Initially, the Antimonopoly checked the accuracy of information about the Irish origin of the liqueur "O'DAILYS Original". Of all the Irish that was in this liqueur, the manufacturer was able to indicate only in the drink flavor "Irish". This flavoring was made by an Austrian company according to its own recipe. Therefore, this liqueur had nothing to do with Ireland. But the fact is that the manufacturer did not indicate on the bottle that the liqueur is Irish. Such information was provided only on the website, which was in fact a duplicate site of the official website of the manufacturer. The Antimonopoly Committee concluded only on some indirect grounds (identical telephone numbers, links, trademarks, etc.) that the products on this site are sold in the interests of Kotnar-M LLC. In my opinion, such an argument of the Antimonopoly Committee is not very convincing. At the same time, Kotnar-M LLC did not provide any evidence that it had taken any action to terminate the operation of such a duplicate site.

In addition, in the course of consideration of the case, the AMCU additionally found that on the front side of the bottle on the labels of liqueurs there are markings "Chosolate", "Hazelnut", "Coffee" and the inscriptions "CHOCOLATE CREAM LIQUE", "HAZELNUT CREAM LIQUEUR". Although these liqueurs do not contain ingredients such as chocolate, coffee or hazelnuts, there are only appropriate flavors.

The AMCU confirmed its findings in previous cases that in this case the manufacturer should state that the product is not "chocolate" but "chocolate flavored". According to the AMCU, the presence of designations of basic products, instead of indicating their flavors, misleads consumers and gives such a manufacturer an undue advantage over others who provide accurate information about their products.

It should be noted that in this case, the AMCU did not conduct a consumer survey on the ingredients "chocolate", "hazelnut" and "coffee" in O'DAILYS liqueurs and their impact on consumer choice. The survey concerned only information about the Irish origin of such a liqueur.

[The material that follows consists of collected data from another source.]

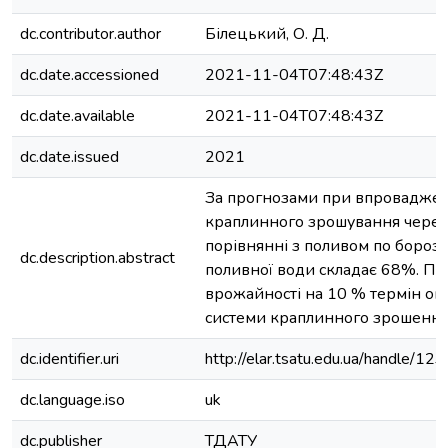
dc.contributor.author
Білецький, О. Д.
dc.date.accessioned
2021-11-04T07:48:43Z
dc.date.available
2021-11-04T07:48:43Z
dc.date.issued
2021
За прогнозами при впроваджен
краплинного зрошування череш
порівнянні з поливом по бороз
dc.description.abstract
поливної води складає 68%. Пр
врожайності на 10 % термін ок
системи краплинного зрошення 
dc.identifier.uri
http://elar.tsatu.edu.ua/handle/
dc.language.iso
uk
dc.publisher
ТДАТУ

Nevertheless, the Antimonopoly Committee found Kotnar-M guilty of violating Article 15-1 of the Law of Ukraine "On Protection against Unfair Competition" in the form of dissemination of false information about the product, which may affect the intention of consumers to purchase such a product. For this, the AMCU imposed another fine of UAH 3,350,000 on the enterprise. An enterprise may appeal such a decision of the Antimonopoly Committee to a court. It would be interesting to look at the position of the court in this case.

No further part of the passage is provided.